Iran–US Agreement Triggers Sharp Political Fault Lines in Tehran

A woman walks past a billboard of Supreme Leader Ayatollah Mojtaba Khamenei in Valiasar Square in Tehran, the capital of Iran. Photo: Collected.
The interim peace agreement between Iran and the United States is not just a new chapter in the diplomatic relations between the two countries. It has also become a major test for Iran's internal politics.
After a long chapter of war, sanctions, economic crisis, and regional tensions, Tehran and Washington are again walking the path of dialogue. However, deep differences have emerged in Iran's political arena over this initiative. Some see it as an opportunity for peace and economic recovery. Others believe it could be the beginning of an even bigger crisis in the future.
At the center of this debate is Iran's new Supreme Leader, Mojtaba Khamenei. Since taking power, he has rarely appeared in public. However, his position on the understanding with the United States has come to light through a written statement.
There, he stated that, in principle, he had a different opinion regarding this agreement. But when President Masoud Pezeshkian personally took responsibility for it and promised to move the matter forward through the National Security Council, he gave his approval.

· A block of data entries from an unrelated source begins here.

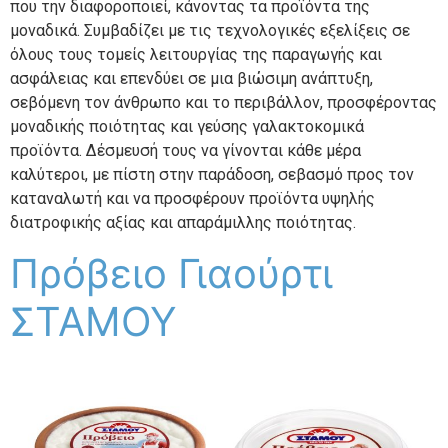
που την διαφοροποιεί, κάνοντας τα προϊόντα της
μοναδικά. Συμβαδίζει με τις τεχνολογικές εξελίξεις σε
όλους τους τομείς λειτουργίας της παραγωγής και
ασφάλειας και επενδύει σε μια βιώσιμη ανάπτυξη,
σεβόμενη τον άνθρωπο και το περιβάλλον, προσφέροντας
μοναδικής ποιότητας και γεύσης γαλακτοκομικά
προϊόντα. Δέσμευσή τους να γίνονται κάθε μέρα
καλύτεροι, με πίστη στην παράδοση, σεβασμό προς τον
καταναλωτή και να προσφέρουν προϊόντα υψηλής
διατροφικής αξίας και απαράμιλλης ποιότητας.
Πρόβειο Γιαούρτι
ΣΤΑΜΟΥ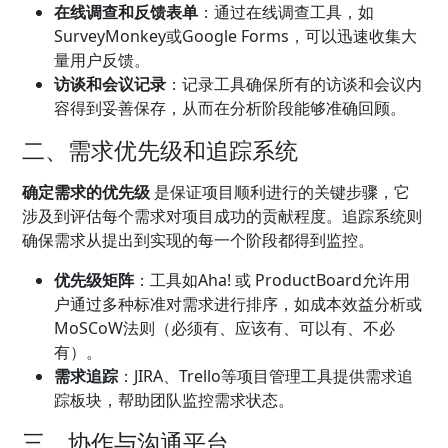
在线调查和反馈表单
：通过在线调查工具，如
SurveyMonkey或Google Forms，可以迅速收集大
量用户反馈。
访谈和会议记录
：记录工具确保所有的访谈和会议内
容得到妥善保存，从而在分析阶段能够准确回顾。
二、需求优先级和追踪系统
确定需求的优先级
是保证项目顺利进行的关键步骤，它
涉及到评估每个需求对项目成功的贡献程度。追踪系统则
确保需求从提出到实现的每一个阶段都得到监控。
优先级矩阵
：工具如Aha! 或 ProductBoard允许用
户通过多种标准对需求进行排序，如成本效益分析或
MoSCoW法则（必须有、应该有、可以有、不必
有）。
需求追踪
：JIRA、Trello等项目管理工具提供需求追
踪板块，帮助团队监控需求状态。
三、协作与沟通平台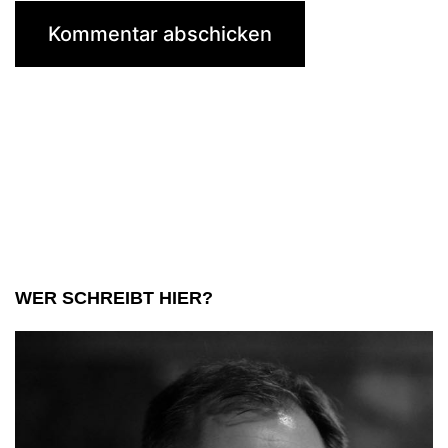
WER SCHREIBT HIER?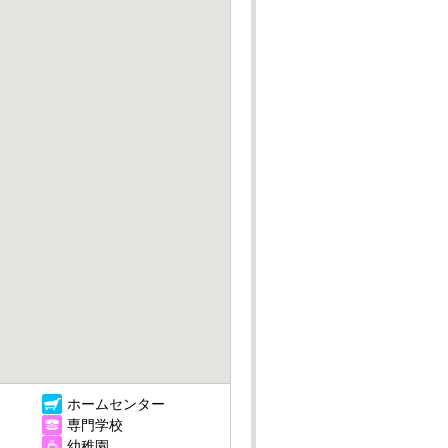
ホームセンター
専門学校
幼稚園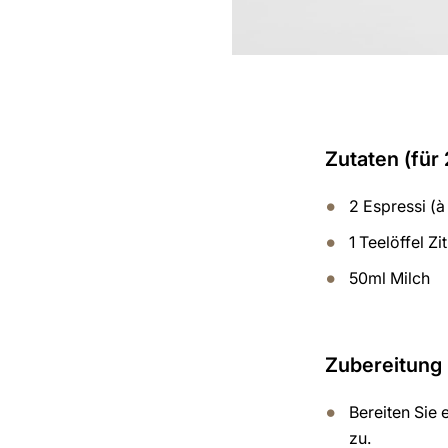
Zutaten (für
2 Espressi (à
1 Teelöffel Z
50ml Milch
Zubereitung
Bereiten Sie
zu.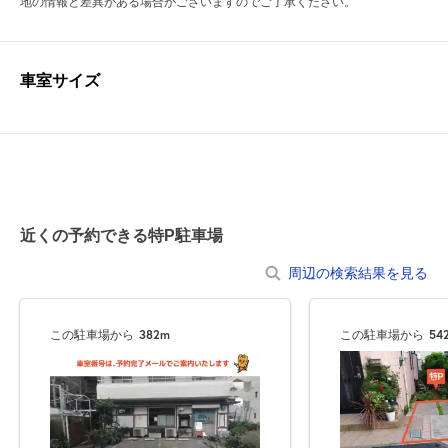
地の情報と差異がある場合がございますのでご了承ください。
車室サイズ
近くの予約できる特P駐車場
周辺の検索結果を見る
この駐車場から
382m
この駐車場から
54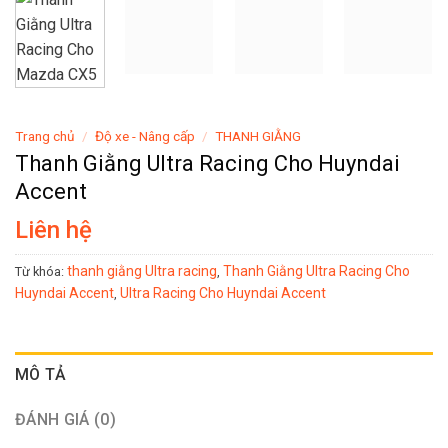
Trang chủ
/
Độ xe - Nâng cấp
/
THANH GIẰNG
Thanh Giằng Ultra Racing Cho Huyndai
Accent
Liên hệ
thanh giằng Ultra racing
Thanh Giằng Ultra Racing Cho
Từ khóa:
,
Huyndai Accent
Ultra Racing Cho Huyndai Accent
,
MÔ TẢ
ĐÁNH GIÁ (0)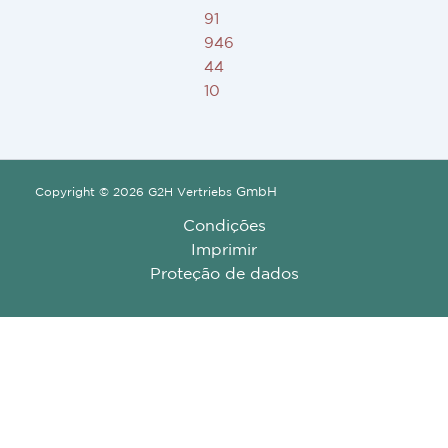
91
946
44
10
GmbH
Copyright © 2026 G2H Vertriebs
Condições
Imprimir
Proteção de dados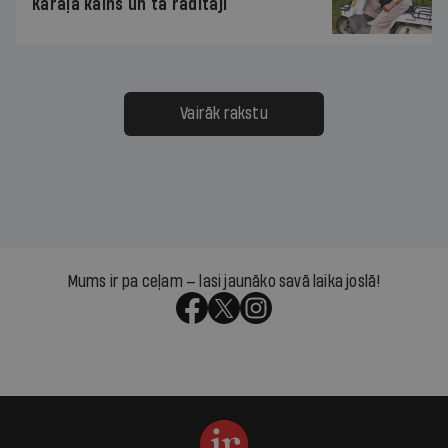
Karaļa kalns un tā radītāji
Vairāk rakstu
Mums ir pa ceļam — lasi jaunāko savā laika joslā!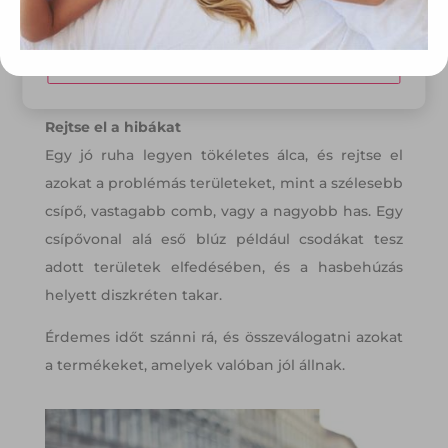
kinézni, mint ahány éves.
Elfogadom
Egy letisztult, örök klasszikus darab képes
Módosítom a beállításokat
keretet adni egy negyvenes nő érett
szépségének, nőiességének.
Rejtse el a hibákat
Egy jó ruha legyen tökéletes álca, és rejtse el
azokat a problémás területeket, mint a szélesebb
csípő, vastagabb comb, vagy a nagyobb has. Egy
csípővonal alá eső blúz például csodákat tesz
adott területek elfedésében, és a hasbehúzás
helyett diszkréten takar.
Érdemes időt szánni rá, és összeválogatni azokat
a termékeket, amelyek valóban jól állnak.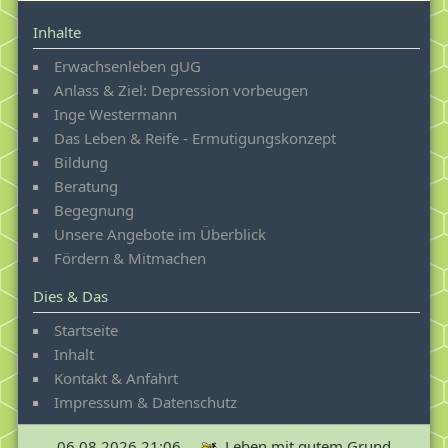
Inhalte
Erwachsenleben gUG
Anlass & Ziel: Depression vorbeugen
Inge Westermann
Das Leben & Reife - Ermutigungskonzept
Bildung
Beratung
Begegnung
Unsere Angebote im Überblick
Fördern & Mitmachen
Dies & Das
Startseite
Inhalt
Kontakt & Anfahrt
Impressum & Datenschutz
06.08.2026 21:06
Leben mit gutem Grund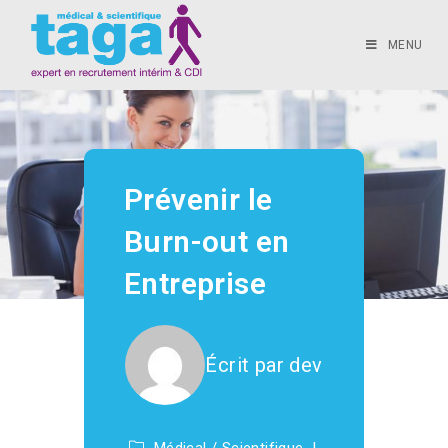
MENU
Prévenir le
Burn-out en
Entreprise
Écrit par
dev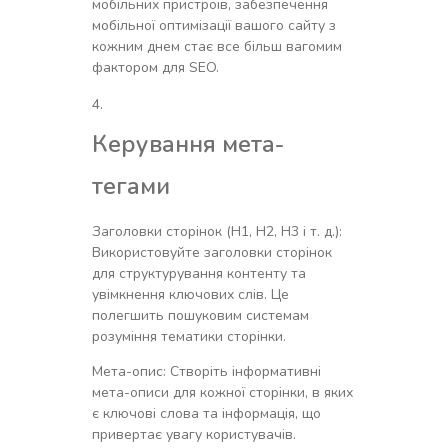
мобільних пристроїв, забезпечення
мобільної оптимізації вашого сайту з
кожним днем стає все більш вагомим
фактором для SEO.
Керування мета-
тегами
Заголовки сторінок (H1, H2, H3 і т. д.):
Використовуйте заголовки сторінок
для структурування контенту та
увімкнення ключових слів. Це
полегшить пошуковим системам
розуміння тематики сторінки.
Мета-опис: Створіть інформативні
мета-описи для кожної сторінки, в яких
є ключові слова та інформація, що
привертає увагу користувачів.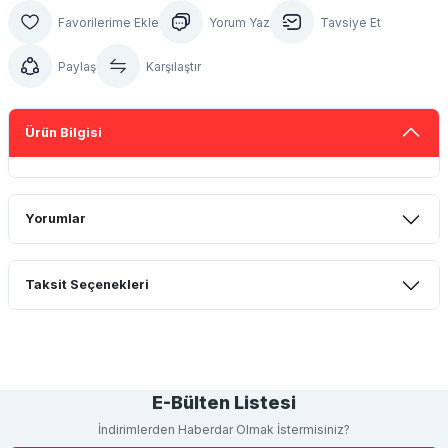
Yorum Yaz
Tavsiye Et
Paylaş
Karşılaştır
Ürün Bilgisi
Yorumlar
Taksit Seçenekleri
Bu ürüne ilk yorumu siz yapın!
Yorum Yaz
E-Bülten Listesi
İndirimlerden Haberdar Olmak İstermisiniz?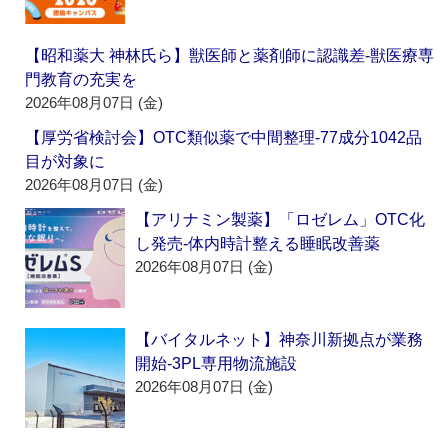
【昭和薬大 神林氏ら】獣医師と薬剤師に認識差‐獣医療専
門教育の充実を
2026年08月07日 (金)
【厚労省検討会】OTC類似薬で中間整理‐77成分1042品
目が対象に
2026年08月07日 (金)
【アリナミン製薬】「ロゼレム」OTC化
し発売‐体内時計整える睡眠改善薬
2026年08月07日 (金)
【バイタルネット】神奈川新拠点が業務
開始‐3PL専用物流施設
2026年08月07日 (金)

However, this approval was conditional. Khamenei made it clear that if the United States makes excessive demands or attempts to undermine Iran's fundamental interests, Tehran will not accept them. He commented that the upcoming direct talks do not mean accepting the opponent's position.
According to many analysts, Khamenei's stance is highly significant. He has kept the path to dialogue open while also keeping himself in a politically safe position. If the agreement succeeds, it can be presented as an achievement of the state. If it fails, the responsibility will fall on the government.
On the other hand, President Masoud Pezeshkian and his supporters see this understanding as a pragmatic decision. According to them, there is no alternative to normalizing international relations to emerge from years of sanctions, inflation, unemployment, and economic pressure.
Pezeshkian has described the agreement as a "historic document." He said it is the message of a strong Iran that seeks to establish peace based on mutual respect and equality.
The argument of the pro-government factions is that what could not be solved through war can be achieved through dialogue. Especially issues like economic recovery, attracting foreign investment, facilitating financial transactions, and easing sanctions are extremely important for Iran.
Parliament Speaker and chief negotiator Mohammad Baqer Qalibaf also agrees with this position. He has said, "Now is the time to utilize the political and military successes achieved during the war at the negotiating table." However, he has warned that this is not an easy process. In his words, this understanding is only the beginning of a long and difficult path.
But Iran's hardliner camp is in a completely different position. According to them, any understanding with the United States is inherently risky. They believe there is no reason to trust Washington. In past experience, the United States has broken its promises multiple times and has created pressure on Iran whenever it got the opportunity.
Hardliners are particularly worried. They fear that Iran may be gradually forced to reduce its regional influence through negotiations. They believe that making any concessions on issues like the Strait of Hormuz, the Axis of Resistance, and regional security will weaken the country's strategic position in the long run.
This is why, recently, fierce criticism has been seen against President Pezeshkian, Foreign Minister Abbas Araghchi, and Qalibaf at various state-sponsored rallies. In the eyes of hardliners, these three leaders are the main faces of the understanding with the United States.
At a rally organized in the Shahriar area near the capital Tehran, an influential religious speaker even directly warned the President. However, the President's office has described these remarks as an attempt to create division.
This opposition is also evident within parliament. Several hardline parliament members have demanded that the parliament, which has been operating with limited activities due to the war, be fully activated quickly. Their argument is that it is parliament's responsibility to prevent any understanding that goes against national interests.
Ayatollah Ahmad Alamolhoda, the influential religious leader of Mashhad, the religious city in the northeast, has also reiterated his anti-US stance. His remarks make it clear that the hardline faction still considers the United States as Iran's primary enemy. According to them, the chapter of conflict is not over yet.
However, the position of state institutions is relatively balanced. The Supreme National Security Council has stated that it will move forward with the negotiations while protecting the country's interests and the interests of the so-called 'Axis of Resistance.' At the same time, they have made it clear that plans for countermeasures have already been prepared in advance if the United States violates the agreement.
This entire situation indicates that Iran's internal politics currently stands at a critical crossroads. On one side are economic realities and international pressure. On the other are ideological positions, security concerns, and deep mistrust of the United States.
The future of the Iran-US understanding depends not only on the progress of the two countries' negotiations. It equally depends on the internal balance of power in Tehran, political disagreements, and the final position of the supreme leadership.
For now, one thing is clear: even though the agreement has been signed, the debate inside Iran has not ended. Rather, it can be said that the real political battle has just begun.